From Washington State to Washington, D.C., successful cannabis legalization campaigns have consistently promised voters that they would preserve the rights of medical marijuana patients even while opening up access to all responsible adult use. But while campaign leaders have kept their promises, government officials in Washington, Oregon and Colorado have embarked on dishonest — and sometimes secretive — plans to blatantly disregard the will of voters and restrict patient rights.

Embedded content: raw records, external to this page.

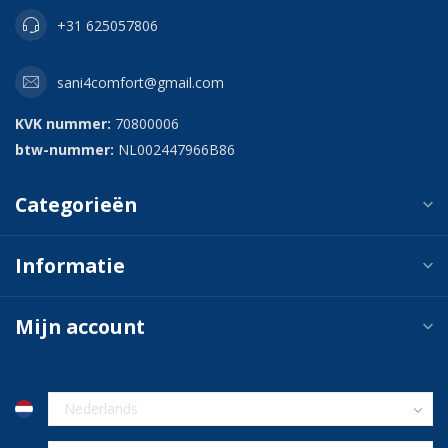
+31 625057806
sani4comfort@gmail.com
KVK nummer:
70800006
btw-nummer:
NL002447966B86
Categorieën
Informatie
Mijn account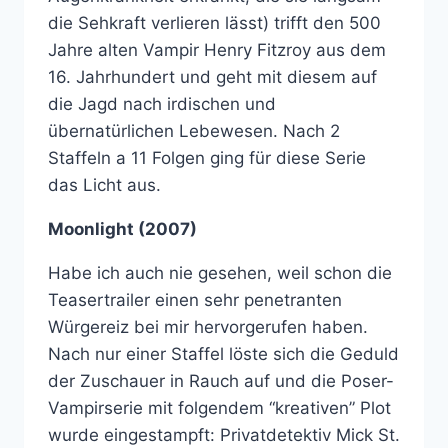
die Sehkraft verlieren lässt) trifft den 500
Jahre alten Vampir Henry Fitzroy aus dem
16. Jahrhundert und geht mit diesem auf
die Jagd nach irdischen und
übernatürlichen Lebewesen. Nach 2
Staffeln a 11 Folgen ging für diese Serie
das Licht aus.
Moonlight (2007)
Habe ich auch nie gesehen, weil schon die
Teasertrailer einen sehr penetranten
Würgereiz bei mir hervorgerufen haben.
Nach nur einer Staffel löste sich die Geduld
der Zuschauer in Rauch auf und die Poser-
Vampirserie mit folgendem “kreativen” Plot
wurde eingestampft: Privatdetektiv Mick St.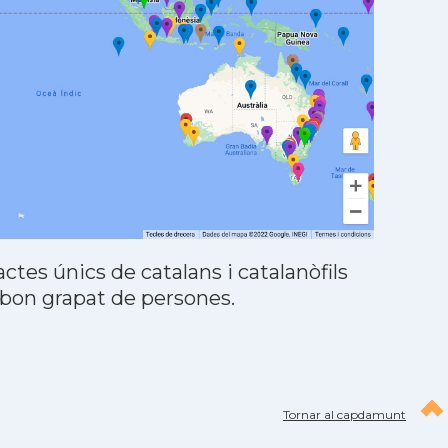
tes únics de catalans i catalanòfils
 bon grapat de persones.
Tornar al capdamunt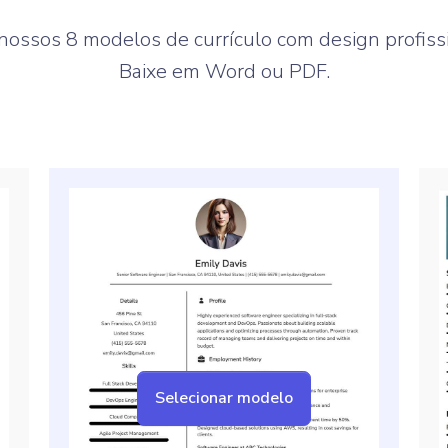
ossos 8 modelos de currículo com design profissi
Baixe em Word ou PDF.
Selecionar modelo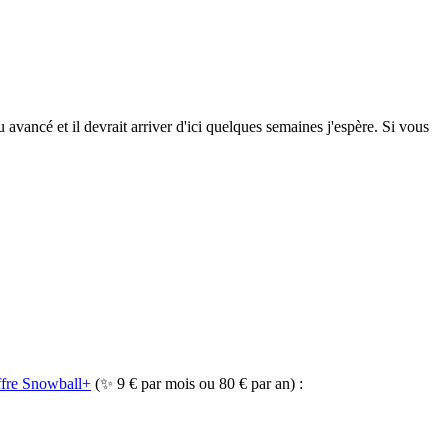
avancé et il devrait arriver d'ici quelques semaines j'espère. Si vous
offre Snowball+
(✨ 9 € par mois ou 80 € par an) :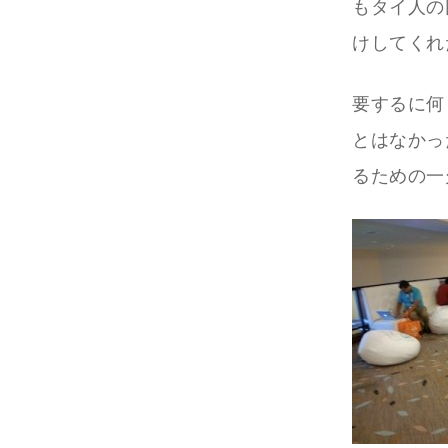
もタイ人の
けしてくれ
要するに何
とはなかっ
るための一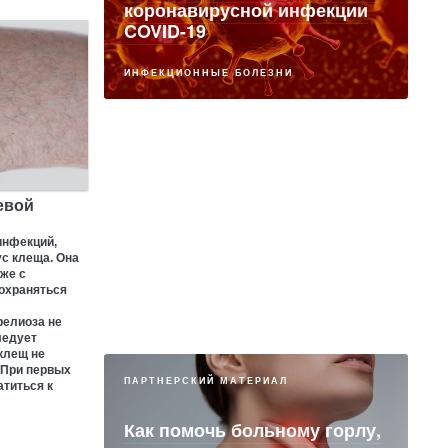
коронавирусной инфекции
COVID-19
ИНФЕКЦИОННЫЕ БОЛЕЗНИ
ПАРТНЕРСКИЙ МАТЕРИАЛ
Современные возможности
комплексного лечения ОРВИ
евой
и коронавирусной инфекции
с использованием Полисорб
инфекций,
с клеща. Она
МП
же с
сохраняться
ИНФЕКЦИОННЫЕ БОЛЕЗНИ
релиоза не
ледует
 клещ не
 При первых
ПАРТНЕРСКИЙ МАТЕРИАЛ
атиться к
Как помочь больному горлу,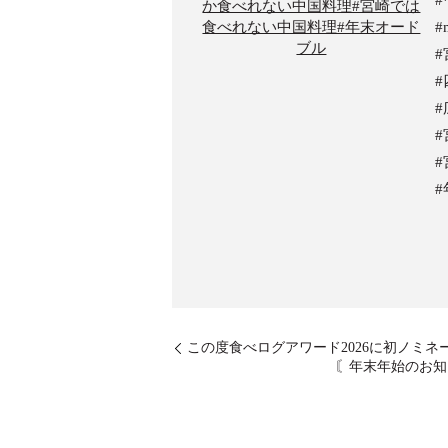
#
この度食べログアワード2026に初ノミ
〘年末年始のお知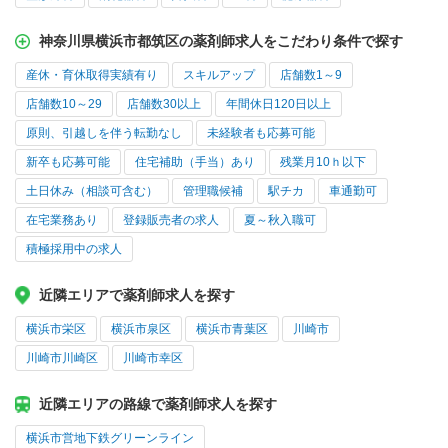
神奈川県横浜市都筑区の薬剤師求人をこだわり条件で探す
産休・育休取得実績有り
スキルアップ
店舗数1～9
店舗数10～29
店舗数30以上
年間休日120日以上
原則、引越しを伴う転勤なし
未経験者も応募可能
新卒も応募可能
住宅補助（手当）あり
残業月10ｈ以下
土日休み（相談可含む）
管理職候補
駅チカ
車通勤可
在宅業務あり
登録販売者の求人
夏～秋入職可
積極採用中の求人
近隣エリアで薬剤師求人を探す
横浜市栄区
横浜市泉区
横浜市青葉区
川崎市
川崎市川崎区
川崎市幸区
近隣エリアの路線で薬剤師求人を探す
横浜市営地下鉄グリーンライン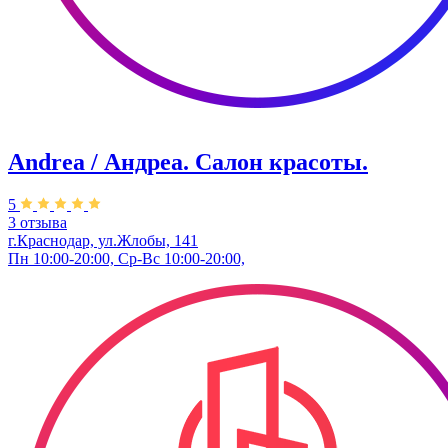
Andrea / Андреа. Салон красоты.
5
3 отзыва
г.Краснодар, ул.Жлобы, 141
Пн 10:00-20:00, Ср-Вс 10:00-20:00,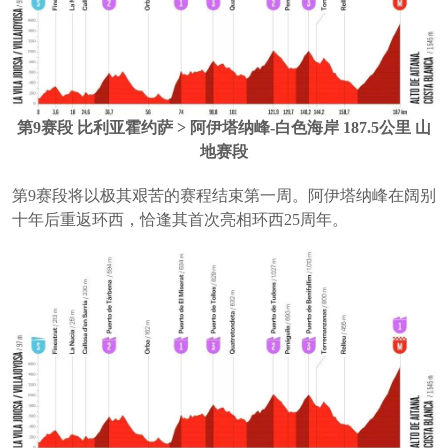
第9赛段 比利亚霍约萨 > 阿伊塔纳峰-白色海岸 187.5公里 山
地赛段
第9赛段将以极其艰苦的赛程结束第一周。阿伊塔纳峰在阔别
十年后重返环西，恰逢其首次亮相环西25周年。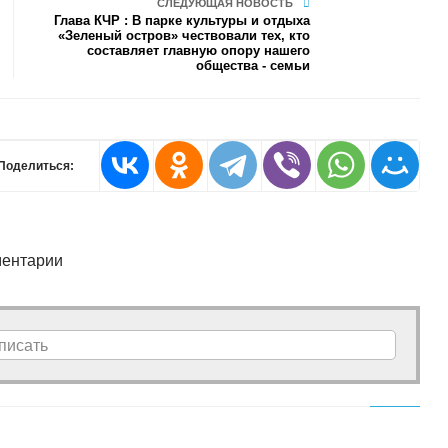
СЛЕДУЮЩАЯ НОВОСТЬ
Глава КЧР : В парке культуры и отдыха
«Зеленый остров» чествовали тех, кто
составляет главную опору нашего
общества - семьи
Поделиться:
ентарии
писать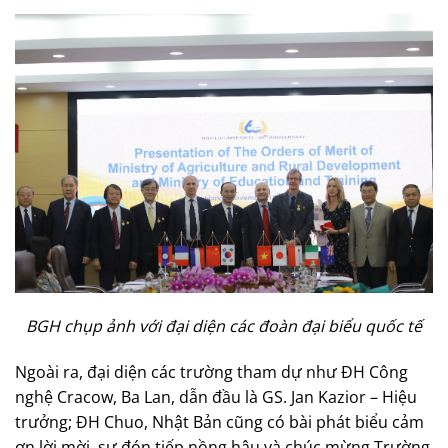
BGH chụp ảnh với đại diện các đoàn đại biểu quốc tế
Ngoài ra, đại diện các trường tham dự như ĐH Công
nghệ Cracow, Ba Lan, dẫn đầu là GS. Jan Kazior – Hiệu
trưởng; ĐH Chuo, Nhật Bản cũng có bài phát biểu cảm
ơn lời mời, sự đón tiếp nồng hậu và chúc mừng Trường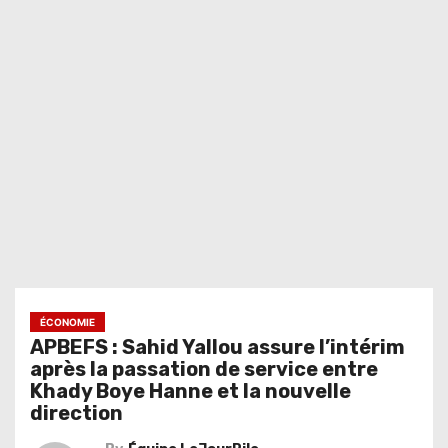
ÉCONOMIE
APBEFS : Sahid Yallou assure l’intérim
après la passation de service entre
Khady Boye Hanne et la nouvelle
direction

The cruelest and most egregious autocratic fiats have come from the Pacific Northwest, where state legislators have attempted to capitalize on the enactment of popular tax and regulate measures to practically eliminate patient access in Washington and Oregon. Last month, Washington Governor Jay Inslee signed into law a bill which aims to force the state’s patient-run collective gardens into its I-502 adult use program, complete with its famously strict regulations,mandatory 3-tier licensing, and the highest cannabis excise taxes in the country. Under the law, collective gardens unable to meet such stringent rules in a timely manner will be shut down, and indeed the city of Seattle already has plans in the works to shutter 54 of its 99 collective garden storefronts in the wake of the new law.

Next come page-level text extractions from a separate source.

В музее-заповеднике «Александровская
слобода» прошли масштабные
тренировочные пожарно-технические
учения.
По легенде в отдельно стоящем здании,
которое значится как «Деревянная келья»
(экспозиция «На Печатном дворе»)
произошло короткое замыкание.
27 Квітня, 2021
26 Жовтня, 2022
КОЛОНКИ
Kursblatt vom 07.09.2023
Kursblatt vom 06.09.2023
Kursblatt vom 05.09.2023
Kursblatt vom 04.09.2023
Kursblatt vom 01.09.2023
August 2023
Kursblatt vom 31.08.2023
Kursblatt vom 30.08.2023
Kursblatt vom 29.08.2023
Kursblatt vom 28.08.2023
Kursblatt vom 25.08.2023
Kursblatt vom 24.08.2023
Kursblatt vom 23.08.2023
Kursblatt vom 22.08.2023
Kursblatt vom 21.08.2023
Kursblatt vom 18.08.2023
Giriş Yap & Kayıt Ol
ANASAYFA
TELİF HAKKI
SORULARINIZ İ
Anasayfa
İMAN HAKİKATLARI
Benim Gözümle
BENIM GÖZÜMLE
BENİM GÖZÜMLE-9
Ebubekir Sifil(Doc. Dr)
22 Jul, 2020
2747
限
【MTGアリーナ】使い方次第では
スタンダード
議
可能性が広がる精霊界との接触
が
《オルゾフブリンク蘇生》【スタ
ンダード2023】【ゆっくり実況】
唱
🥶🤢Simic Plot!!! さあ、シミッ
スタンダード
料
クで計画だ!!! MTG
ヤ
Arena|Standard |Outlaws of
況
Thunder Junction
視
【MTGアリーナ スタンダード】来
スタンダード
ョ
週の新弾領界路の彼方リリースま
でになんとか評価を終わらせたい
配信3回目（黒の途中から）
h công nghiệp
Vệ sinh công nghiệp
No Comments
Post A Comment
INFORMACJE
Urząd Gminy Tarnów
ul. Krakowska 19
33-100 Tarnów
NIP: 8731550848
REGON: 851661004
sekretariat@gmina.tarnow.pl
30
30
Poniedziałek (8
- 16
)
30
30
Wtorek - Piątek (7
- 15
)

Oregon is on the verge of an even crueler prohibition, as the state senate voted yesterday to approve Senate Bill 964, a crushing bill which would limit the number of plants each patient can grow to only six and — even more outrageously — would count drying and curing plants toward that total. Less absurd but potentially more harmful is another provision in SB 964 which would empower local governments to ban medical marijuana cultivation and access outright, forcing the state’s sickest patients to travel long distances just to access their (unreasonably limited) medicine supply. Worse, SB 964 was passed in flagrant defiance of principles of transparent government, first when the Senate president circumvented the objections of House members Ann Lininger, Peter Buckley and Ken Helm by taking the extraordinary step of moving the bill to a special “Measure 91 Implementation Committee” and then when the committee pushed the bill through without any public comment or debate. To call the body which did this the “Measure 91 Implementation Committee” is both disgusting and ironic, given that its actions directly violate the language of Measure 91 which specifically protects patient access. The Oregon Senate approved SB 964 by a vote of 29-1, with Sen. Floyd Prozanski casting the sole vote in opposition.